Leur mission principale était d’assurer le soutien et la défense de l’économie locale par des crédits bon marché, d’organiser le marché hypothécaire, de renforcer l’épargne par l’offre de placements sûrs et d’augmenter les échanges monétaires par l’émission de billets.

Avec un total de bilan supérieur à 400 milliards de francs, les banques cantonales détiennent à l’heure actuelle environ 30% du marché bancaire suisse. Ces instituts sont toutefois très hétérogènes: le bilan de la banque cantonale de Zurich est ainsi 75 fois plus important que celui de la banque cantonale d’Uri. Appenzell Rhodes-Extérieures et Soleure sont les deux seuls cantons qui ne possèdent plus de banque cantonale.

Selon un articé publié par deux chercheurs du Secrétariat d’Etat à l’économie (SECO) dans la Vie économique du 1er mai dernier, les banques cantonales ne jouent pas un rôle prépondérant dans le financement des entreprises de leur région.
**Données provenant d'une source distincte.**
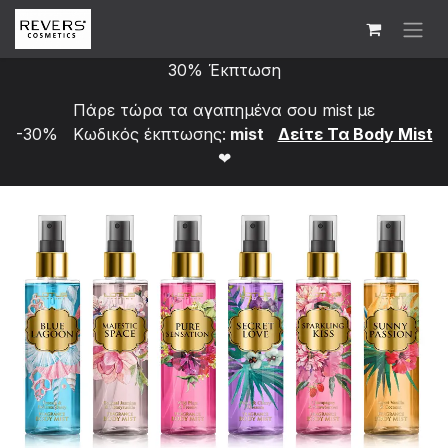
Skip to Content
30% Έκπτωση
Πάρε τώρα τα αγαπημένα σου mist με
-30% Κωδικός έκπτωσης:
mist
Δείτε Τα Bod​y Mist
❤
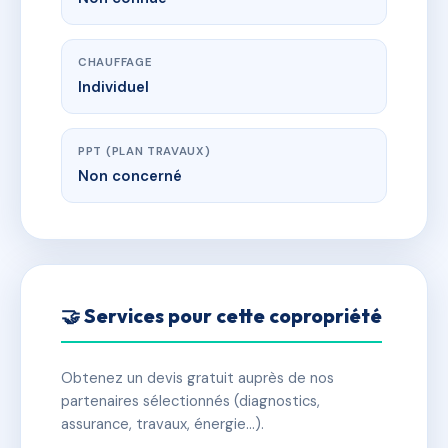
CHAUFFAGE
Individuel
PPT (PLAN TRAVAUX)
Non concerné
🤝 Services pour cette copropriété
Obtenez un devis gratuit auprès de nos
partenaires sélectionnés (diagnostics,
assurance, travaux, énergie…).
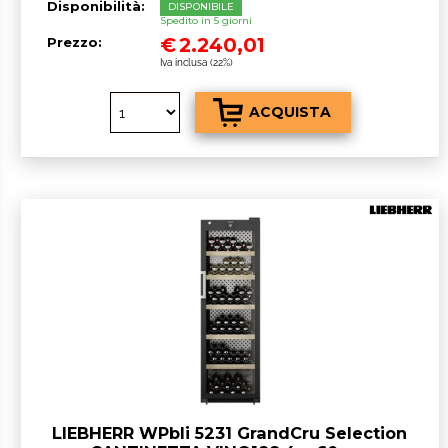
Disponibilità:
DISPONIBILE
Spedito in 5 giorni
€
2.240,01
Prezzo:
Iva inclusa (22%)
LIEBHERR WPbli 5231 GrandCru Selection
«L’activité des banques régionales, des caisses d’épargne et, dans une moindre mesure, des banques cantonales, se concentre presque exclusivement sur le domaine des hypothèques nationales», écrivent Christian Busch et Christian Wipf. «Malgré une dominante hypothécaire, les grandes banques, quant à elles, ont des activités plus diversifiées en Suisse», ajoutent-ils.

Une étude récente de l’Institut d’Etudes conjoncturelles KOF de l’Ecole polytechnique fédérale de Zurich souligne également que les grandes banques restent la principale source de financement des entreprises.